Francesca Catastini
In the complex image from the series The Modern Spirit is Vivisective, Francesca Catastini combines a contemporary photographic image of a pregnant woman toned in blue with a sixteenth-century print of a jellyfish, ironically alluding to the improbability of Renaissance scientific theses. Starting from the history of anatomy studies and the phenomenon of public dissections, The Modern Spirit is Vivisective investigates the relationship between what is visible and what is generally precluded to the human eye.
FRANCESCA CATASTINI uses photography to develop work that brings together her childhood enthusiasm for ethology and medicine.

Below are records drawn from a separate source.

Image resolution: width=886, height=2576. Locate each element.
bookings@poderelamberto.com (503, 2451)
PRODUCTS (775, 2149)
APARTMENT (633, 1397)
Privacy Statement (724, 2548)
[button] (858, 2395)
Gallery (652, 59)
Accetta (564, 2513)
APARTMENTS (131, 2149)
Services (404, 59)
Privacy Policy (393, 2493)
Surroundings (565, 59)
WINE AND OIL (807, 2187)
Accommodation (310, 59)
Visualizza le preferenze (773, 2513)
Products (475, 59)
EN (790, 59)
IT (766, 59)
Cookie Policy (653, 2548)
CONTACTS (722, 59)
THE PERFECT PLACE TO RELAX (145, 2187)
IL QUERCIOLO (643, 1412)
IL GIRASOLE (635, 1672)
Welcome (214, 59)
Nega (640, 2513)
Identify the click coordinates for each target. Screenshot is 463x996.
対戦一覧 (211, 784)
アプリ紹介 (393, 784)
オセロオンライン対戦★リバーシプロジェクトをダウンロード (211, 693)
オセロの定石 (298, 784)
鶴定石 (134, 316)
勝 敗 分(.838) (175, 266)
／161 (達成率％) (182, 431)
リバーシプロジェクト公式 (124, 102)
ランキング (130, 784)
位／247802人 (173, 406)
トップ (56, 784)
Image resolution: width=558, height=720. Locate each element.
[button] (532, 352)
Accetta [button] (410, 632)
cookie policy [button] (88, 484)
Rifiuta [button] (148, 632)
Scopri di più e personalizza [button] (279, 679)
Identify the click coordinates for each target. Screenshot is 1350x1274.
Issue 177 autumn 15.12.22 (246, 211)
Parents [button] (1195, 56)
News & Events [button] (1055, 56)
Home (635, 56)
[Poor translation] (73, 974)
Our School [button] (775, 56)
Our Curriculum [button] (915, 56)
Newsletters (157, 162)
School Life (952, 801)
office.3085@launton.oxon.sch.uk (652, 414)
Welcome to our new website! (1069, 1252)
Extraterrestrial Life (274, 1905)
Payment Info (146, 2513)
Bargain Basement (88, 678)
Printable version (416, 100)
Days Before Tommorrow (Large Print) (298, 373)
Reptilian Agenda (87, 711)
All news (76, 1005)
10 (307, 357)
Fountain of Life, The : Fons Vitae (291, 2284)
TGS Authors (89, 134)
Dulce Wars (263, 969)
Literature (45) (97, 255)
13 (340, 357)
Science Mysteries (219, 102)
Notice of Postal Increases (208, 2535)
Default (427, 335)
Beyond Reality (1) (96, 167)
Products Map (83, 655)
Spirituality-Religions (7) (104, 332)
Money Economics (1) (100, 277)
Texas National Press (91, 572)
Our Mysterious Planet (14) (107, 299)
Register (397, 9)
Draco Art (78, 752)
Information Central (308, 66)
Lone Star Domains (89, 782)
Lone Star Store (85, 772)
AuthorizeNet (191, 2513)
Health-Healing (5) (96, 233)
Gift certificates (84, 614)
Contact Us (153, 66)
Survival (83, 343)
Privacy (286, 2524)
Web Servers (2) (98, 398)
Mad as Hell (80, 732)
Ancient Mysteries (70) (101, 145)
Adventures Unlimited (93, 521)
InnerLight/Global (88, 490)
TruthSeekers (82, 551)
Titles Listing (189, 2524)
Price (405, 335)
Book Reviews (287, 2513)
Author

Self-portraits and staged photography in spaces such as a laboratories or historical “teatri anatomici”, stuffed animals and old manuals as iconographic sources (along with archival photos and texts, and vernacular photographs) are the tools of her colourful stories, as in The Modern Spirit Is Vivisective (2013-2016). Catastini uses the ambiguity of the language of photography to ironise on the reality she depicts, creating picture-perfect compositions packed with conceptual visual allusions. Her sets are based on meticulous aesthetic designs, where the artist uses a clean, precise light to vivisect stereotypes of families and the dynamic of couples, and transforms sterile spaces into places bearing many meanings. *She was born in Lucca in 1982 and lives and works in the Tuscany’s province.